Bektaşi köyden köye giderken bakmış:
“Köylüler yağmur yağması için, gürültü patırtı çoluk çocuk dua ediyorlar”
“Yahu” demiş:
“Yağmur için bu kadar törene ne gerek var. Ben size hemen yağmur yağdırırım”
Köylüler sormuşlar:
“Sende keramet mi var?. Yağdır bakalım da görelim”
Bektaşi gömleğini çıkarmış.. Güzelce ıslatmış.. Sonra da sıkıp kurusun diye bir çalıya asmış.
Gerçekten de çok geçmeden yağmur başlamış..
Köylüler sormuşlar:
“Erenler bunun kerameti nedir?”
Bektaşi başıyla gökyüzünü işaret ederek şöyle demiş:
“Bu günlerde aramız bozuk.. Gömleğim kurumasın diye yağdırdı”
---//--
TBMM Başkanlığı seçimi 30 Haziran’da yapılacak..
Şimdiden siyasi partiler pazarlığa başladılar..
CHP’den Deniz Baykal..
AKP’den Nabi Avcı..
MHP’den Ekmeleddin İhsanoğlu..
HDP’den Dengir Mir Mehmet Fırat..
Aday olarak konuşuluyorlar..
Seçme ve seçilme konusunda farklı yorumlar yapılıyor..
Yasaya göre..
İzlenecek yol belli..
Oylama dört tur sürecek…
Ardından aday sayısı ikiye inecek..
Ve son oylamada en fazla oy alan TBMM Başkanı seçilmiş olacak..
Politik yorumcular diyorlar ki:
“TBMM Başkanlığı seçimi hükümet için yol gösterici olur”
Bende aynı görüşteyim..
CHP-MHP ve HDP formülüne göre..
Ufukta AKP ile CHP formülü şimdilik daha çok taraftar bulmaya başladı nedense?..
---//--
Politik yorumcuların sordukları bir soru daha var:
“Ana muhalefet kim olacak?”
MHP’mi, yoksa HDP’mi?.
Henüz bu sorunun yanıtı bulunmuş değil.
Yanıt aranan bir başka soruda:
“Bakanlıklar ve bakanlar”
Kim ne derse desin:
“Sorunlar varsa, çareleri de mutlaka bulunacaktır”
İlk aşama kabul edilen Meclis başkanlığı sahibini bir bulsun.
Sanırım arkası “çorap söküğü” gibi gelecektir.
Sabredelim ulus olarak...
Ne demiş atalarımız:
“Acele işe şeytan karışır..”
---------------------------------------------------------------------------Günlerin getirdiği
--AKP’de konuşması gerekenler—
Hayret.. İktidar partisi AKP’de politik durum “son günlerin hava olaylarına” döndü..

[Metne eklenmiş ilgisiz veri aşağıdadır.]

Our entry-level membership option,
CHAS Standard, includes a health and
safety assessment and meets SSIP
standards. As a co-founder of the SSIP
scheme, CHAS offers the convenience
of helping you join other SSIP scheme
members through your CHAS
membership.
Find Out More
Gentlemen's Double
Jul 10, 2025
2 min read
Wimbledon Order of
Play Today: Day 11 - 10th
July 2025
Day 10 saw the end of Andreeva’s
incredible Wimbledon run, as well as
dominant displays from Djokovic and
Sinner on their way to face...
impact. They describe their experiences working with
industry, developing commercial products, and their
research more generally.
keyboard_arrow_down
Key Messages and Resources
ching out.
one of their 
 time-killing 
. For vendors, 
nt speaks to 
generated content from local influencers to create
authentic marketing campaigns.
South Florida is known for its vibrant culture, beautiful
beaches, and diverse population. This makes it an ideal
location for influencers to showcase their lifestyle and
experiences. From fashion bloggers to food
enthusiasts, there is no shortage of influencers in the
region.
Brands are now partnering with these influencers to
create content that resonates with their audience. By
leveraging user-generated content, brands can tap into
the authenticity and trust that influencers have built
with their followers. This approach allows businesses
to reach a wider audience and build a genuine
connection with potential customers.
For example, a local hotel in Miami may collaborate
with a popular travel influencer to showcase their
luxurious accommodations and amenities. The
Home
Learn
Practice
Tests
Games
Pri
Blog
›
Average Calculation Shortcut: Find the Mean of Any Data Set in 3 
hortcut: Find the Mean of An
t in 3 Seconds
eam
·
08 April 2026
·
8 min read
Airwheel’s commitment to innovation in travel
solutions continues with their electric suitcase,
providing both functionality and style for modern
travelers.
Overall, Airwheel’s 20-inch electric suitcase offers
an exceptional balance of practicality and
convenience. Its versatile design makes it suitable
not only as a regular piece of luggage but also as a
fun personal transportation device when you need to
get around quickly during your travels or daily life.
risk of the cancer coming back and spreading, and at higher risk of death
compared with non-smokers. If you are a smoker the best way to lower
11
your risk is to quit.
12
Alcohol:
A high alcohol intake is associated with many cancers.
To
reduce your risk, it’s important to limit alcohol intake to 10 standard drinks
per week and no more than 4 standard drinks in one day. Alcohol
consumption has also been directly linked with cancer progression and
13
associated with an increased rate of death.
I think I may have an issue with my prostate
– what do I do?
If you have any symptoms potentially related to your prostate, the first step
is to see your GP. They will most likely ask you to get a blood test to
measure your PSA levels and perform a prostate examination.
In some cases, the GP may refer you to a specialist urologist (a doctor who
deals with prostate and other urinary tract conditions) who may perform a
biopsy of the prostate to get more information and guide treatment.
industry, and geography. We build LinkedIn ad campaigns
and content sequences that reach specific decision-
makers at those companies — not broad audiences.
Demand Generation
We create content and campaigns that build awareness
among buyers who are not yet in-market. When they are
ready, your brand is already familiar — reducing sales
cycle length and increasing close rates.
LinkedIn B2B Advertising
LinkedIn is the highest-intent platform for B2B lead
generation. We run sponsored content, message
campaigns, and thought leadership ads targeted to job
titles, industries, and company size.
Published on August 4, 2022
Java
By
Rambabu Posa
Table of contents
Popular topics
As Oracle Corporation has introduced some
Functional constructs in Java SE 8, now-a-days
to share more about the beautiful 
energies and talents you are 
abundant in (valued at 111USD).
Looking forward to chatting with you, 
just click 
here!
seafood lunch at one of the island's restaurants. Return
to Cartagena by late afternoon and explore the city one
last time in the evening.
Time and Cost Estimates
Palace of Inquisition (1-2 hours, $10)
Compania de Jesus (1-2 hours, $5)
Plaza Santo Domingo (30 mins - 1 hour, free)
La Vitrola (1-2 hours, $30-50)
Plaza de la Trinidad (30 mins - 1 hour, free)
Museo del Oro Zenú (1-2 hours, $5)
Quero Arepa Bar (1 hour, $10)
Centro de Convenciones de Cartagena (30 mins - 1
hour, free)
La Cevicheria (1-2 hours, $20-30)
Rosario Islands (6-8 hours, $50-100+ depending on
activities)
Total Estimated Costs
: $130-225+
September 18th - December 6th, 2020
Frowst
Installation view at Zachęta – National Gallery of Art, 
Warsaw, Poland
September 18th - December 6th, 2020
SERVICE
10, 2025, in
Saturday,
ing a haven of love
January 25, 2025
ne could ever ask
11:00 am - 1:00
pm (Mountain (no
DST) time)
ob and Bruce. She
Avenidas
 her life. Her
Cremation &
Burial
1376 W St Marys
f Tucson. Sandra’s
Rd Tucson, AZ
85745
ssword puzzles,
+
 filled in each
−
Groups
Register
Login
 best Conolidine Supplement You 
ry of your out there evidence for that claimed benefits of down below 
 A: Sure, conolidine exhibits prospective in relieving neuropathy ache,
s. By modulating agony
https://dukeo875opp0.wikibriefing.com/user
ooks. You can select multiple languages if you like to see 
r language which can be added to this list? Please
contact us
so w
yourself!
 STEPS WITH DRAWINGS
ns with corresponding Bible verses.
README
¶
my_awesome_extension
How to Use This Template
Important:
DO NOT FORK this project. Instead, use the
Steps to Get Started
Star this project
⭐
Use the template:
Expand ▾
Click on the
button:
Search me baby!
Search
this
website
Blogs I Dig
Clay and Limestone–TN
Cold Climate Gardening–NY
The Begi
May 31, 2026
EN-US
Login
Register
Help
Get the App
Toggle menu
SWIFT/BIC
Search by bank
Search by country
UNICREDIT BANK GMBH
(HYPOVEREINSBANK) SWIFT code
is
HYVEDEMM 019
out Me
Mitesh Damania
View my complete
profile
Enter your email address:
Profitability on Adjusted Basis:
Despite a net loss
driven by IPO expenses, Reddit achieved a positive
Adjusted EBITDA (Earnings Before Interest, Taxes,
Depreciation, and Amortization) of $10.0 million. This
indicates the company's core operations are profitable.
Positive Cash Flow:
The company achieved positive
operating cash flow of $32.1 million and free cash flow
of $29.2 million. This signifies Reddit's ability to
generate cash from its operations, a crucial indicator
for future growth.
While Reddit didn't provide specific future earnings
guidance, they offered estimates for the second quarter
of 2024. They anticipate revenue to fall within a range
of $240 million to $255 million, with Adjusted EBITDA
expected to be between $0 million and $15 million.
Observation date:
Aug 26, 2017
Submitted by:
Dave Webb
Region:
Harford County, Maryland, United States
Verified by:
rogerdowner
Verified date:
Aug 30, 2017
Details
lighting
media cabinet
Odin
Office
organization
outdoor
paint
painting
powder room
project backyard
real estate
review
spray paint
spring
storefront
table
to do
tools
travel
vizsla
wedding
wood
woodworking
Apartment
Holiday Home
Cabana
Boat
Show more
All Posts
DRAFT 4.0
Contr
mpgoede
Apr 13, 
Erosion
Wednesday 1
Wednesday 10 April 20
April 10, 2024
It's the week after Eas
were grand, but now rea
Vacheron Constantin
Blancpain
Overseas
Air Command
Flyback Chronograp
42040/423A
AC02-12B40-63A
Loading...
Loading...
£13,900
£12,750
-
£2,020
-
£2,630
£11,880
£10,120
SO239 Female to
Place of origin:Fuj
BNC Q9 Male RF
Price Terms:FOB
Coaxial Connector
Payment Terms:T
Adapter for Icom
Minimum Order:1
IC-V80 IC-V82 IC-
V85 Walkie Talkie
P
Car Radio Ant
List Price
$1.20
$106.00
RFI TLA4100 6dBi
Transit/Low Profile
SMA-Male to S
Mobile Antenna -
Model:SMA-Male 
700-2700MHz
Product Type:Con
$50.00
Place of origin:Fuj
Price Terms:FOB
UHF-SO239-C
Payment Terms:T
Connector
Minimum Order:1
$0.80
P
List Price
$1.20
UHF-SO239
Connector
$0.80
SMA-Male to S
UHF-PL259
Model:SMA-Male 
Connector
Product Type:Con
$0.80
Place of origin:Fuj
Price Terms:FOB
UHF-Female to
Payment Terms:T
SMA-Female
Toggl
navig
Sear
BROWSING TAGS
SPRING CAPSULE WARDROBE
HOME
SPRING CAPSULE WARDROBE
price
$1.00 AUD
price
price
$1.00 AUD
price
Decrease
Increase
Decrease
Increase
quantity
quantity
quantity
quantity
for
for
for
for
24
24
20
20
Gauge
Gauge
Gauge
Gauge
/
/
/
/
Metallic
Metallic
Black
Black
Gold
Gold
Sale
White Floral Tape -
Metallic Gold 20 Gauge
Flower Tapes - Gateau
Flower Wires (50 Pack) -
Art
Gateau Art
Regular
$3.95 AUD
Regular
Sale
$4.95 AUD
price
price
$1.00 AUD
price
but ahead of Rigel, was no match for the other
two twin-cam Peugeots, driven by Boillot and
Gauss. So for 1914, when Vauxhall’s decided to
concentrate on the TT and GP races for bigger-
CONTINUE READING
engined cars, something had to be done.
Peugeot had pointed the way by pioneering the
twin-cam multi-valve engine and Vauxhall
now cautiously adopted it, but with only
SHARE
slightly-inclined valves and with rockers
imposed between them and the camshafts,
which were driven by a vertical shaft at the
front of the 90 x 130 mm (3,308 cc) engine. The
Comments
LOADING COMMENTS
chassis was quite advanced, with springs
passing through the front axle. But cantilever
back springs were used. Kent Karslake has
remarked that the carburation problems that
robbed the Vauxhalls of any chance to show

“ Sabahları serin.. Öğleye doğru sıcak.. Akşamüzeri ise yağmurlu.”
Önceki gün konuştuğumuz AKP’li dostuma AKP’li sordum “Bırakın Ankara’yı.. Eskişehir’de politik hava nasıl.. Ankara ile görüşüyor musunuz?. AKP hükümeti kuracak mı?”
“Bilmiyorum” dedi kestirmeden ve devam etti “Kimse konuşmuyor.. Salih Koca meydanda yok.. Nabi Hoca Ankara’da. İl Başkanımız de politik konulara değinmiyor. Bir fısıltıdır sürüyor.. Hele şu hükümet işi bir çözülsün.. Göreceksiniz .. Çok şey değişecek.. Ortalık karışık.. Ankara’ya gidip geliyoruz. Değişen bir yok..”
Gerçekten ilginç.. AKP’li dostumun söylediği gibi “Ne kabahat belli, ne de kabahatli.. Belli olan tek olay kapalı kapılar ardında ki konuşmalar. Onlarında kime ne kazandıracağını bilen yok..”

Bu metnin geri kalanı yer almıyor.